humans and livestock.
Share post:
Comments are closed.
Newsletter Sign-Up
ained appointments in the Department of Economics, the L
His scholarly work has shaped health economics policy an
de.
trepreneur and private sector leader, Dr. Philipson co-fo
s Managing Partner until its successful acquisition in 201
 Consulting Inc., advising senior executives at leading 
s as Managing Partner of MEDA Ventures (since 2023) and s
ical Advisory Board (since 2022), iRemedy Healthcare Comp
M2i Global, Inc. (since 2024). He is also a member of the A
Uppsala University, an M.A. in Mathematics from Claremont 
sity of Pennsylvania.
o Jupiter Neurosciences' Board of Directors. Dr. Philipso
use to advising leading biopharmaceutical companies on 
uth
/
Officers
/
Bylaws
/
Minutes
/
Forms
═══
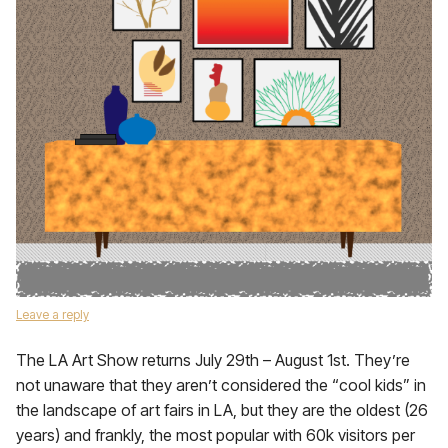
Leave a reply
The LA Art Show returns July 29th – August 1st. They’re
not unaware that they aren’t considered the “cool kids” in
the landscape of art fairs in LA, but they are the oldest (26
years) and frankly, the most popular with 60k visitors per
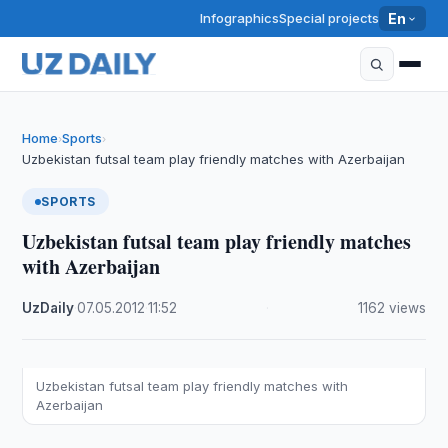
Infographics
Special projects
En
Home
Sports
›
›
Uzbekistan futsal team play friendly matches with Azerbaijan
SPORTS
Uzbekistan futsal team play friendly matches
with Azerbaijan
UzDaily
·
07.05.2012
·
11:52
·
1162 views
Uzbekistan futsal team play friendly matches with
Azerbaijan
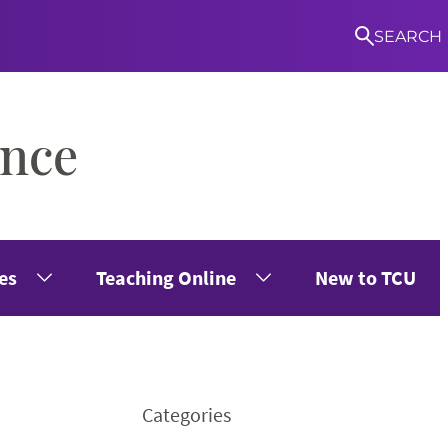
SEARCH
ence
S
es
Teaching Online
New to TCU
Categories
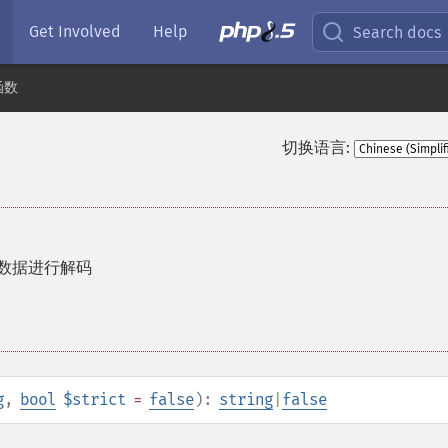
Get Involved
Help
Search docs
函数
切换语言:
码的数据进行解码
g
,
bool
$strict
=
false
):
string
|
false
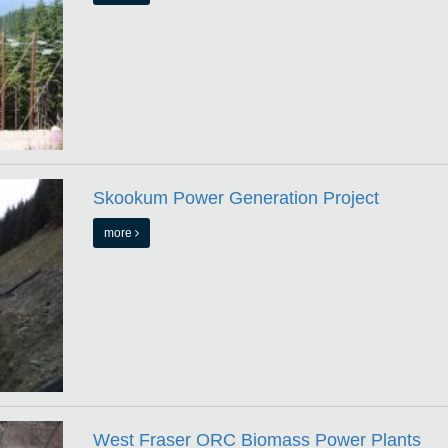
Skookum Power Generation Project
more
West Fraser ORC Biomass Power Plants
═══
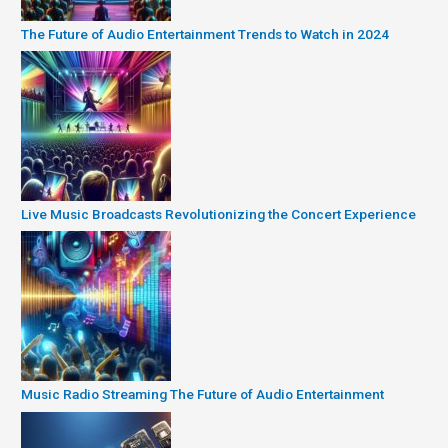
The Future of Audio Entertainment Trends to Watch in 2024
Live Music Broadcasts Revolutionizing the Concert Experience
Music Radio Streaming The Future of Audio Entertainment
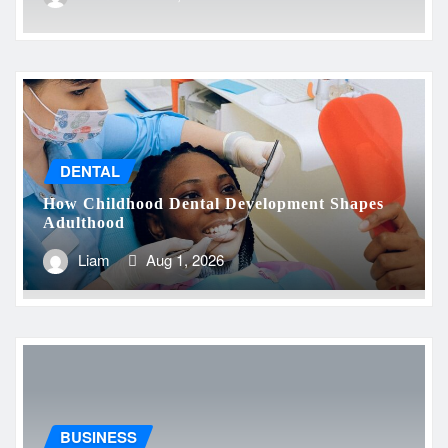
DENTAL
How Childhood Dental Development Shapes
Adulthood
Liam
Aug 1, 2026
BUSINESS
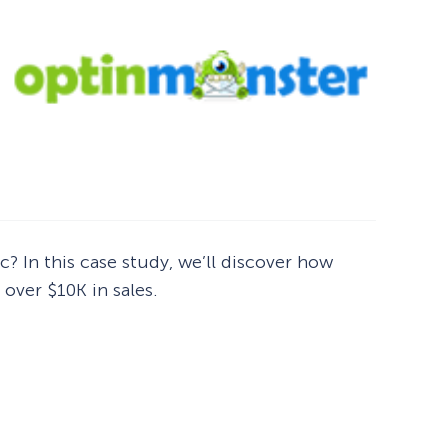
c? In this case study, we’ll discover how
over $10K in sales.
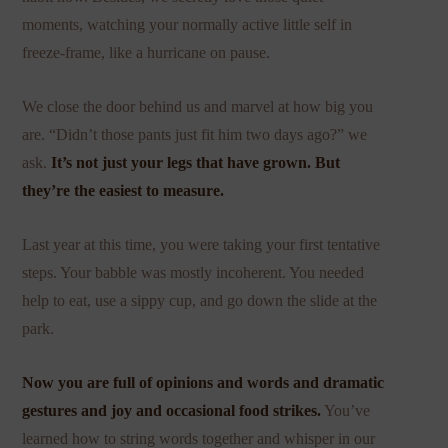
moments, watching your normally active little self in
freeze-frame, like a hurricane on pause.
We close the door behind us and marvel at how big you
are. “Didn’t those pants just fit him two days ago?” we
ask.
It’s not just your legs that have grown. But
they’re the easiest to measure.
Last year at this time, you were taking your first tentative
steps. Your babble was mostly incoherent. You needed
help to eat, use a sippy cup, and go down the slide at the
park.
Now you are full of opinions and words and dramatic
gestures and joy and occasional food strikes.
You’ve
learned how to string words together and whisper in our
═══
Using the entries above, write out exactly the lines from the one with "Search docs" through the one with "West Fraser ORC Biomass Power Plants", ends included. Leave out any pictures.

» Result below:
Search docs
函数
切换语言:
码的数据进行解码
g
,
bool
$strict
=
false
):
string
|
false
Skookum Power Generation Project
more
West Fraser ORC Biomass Power Plants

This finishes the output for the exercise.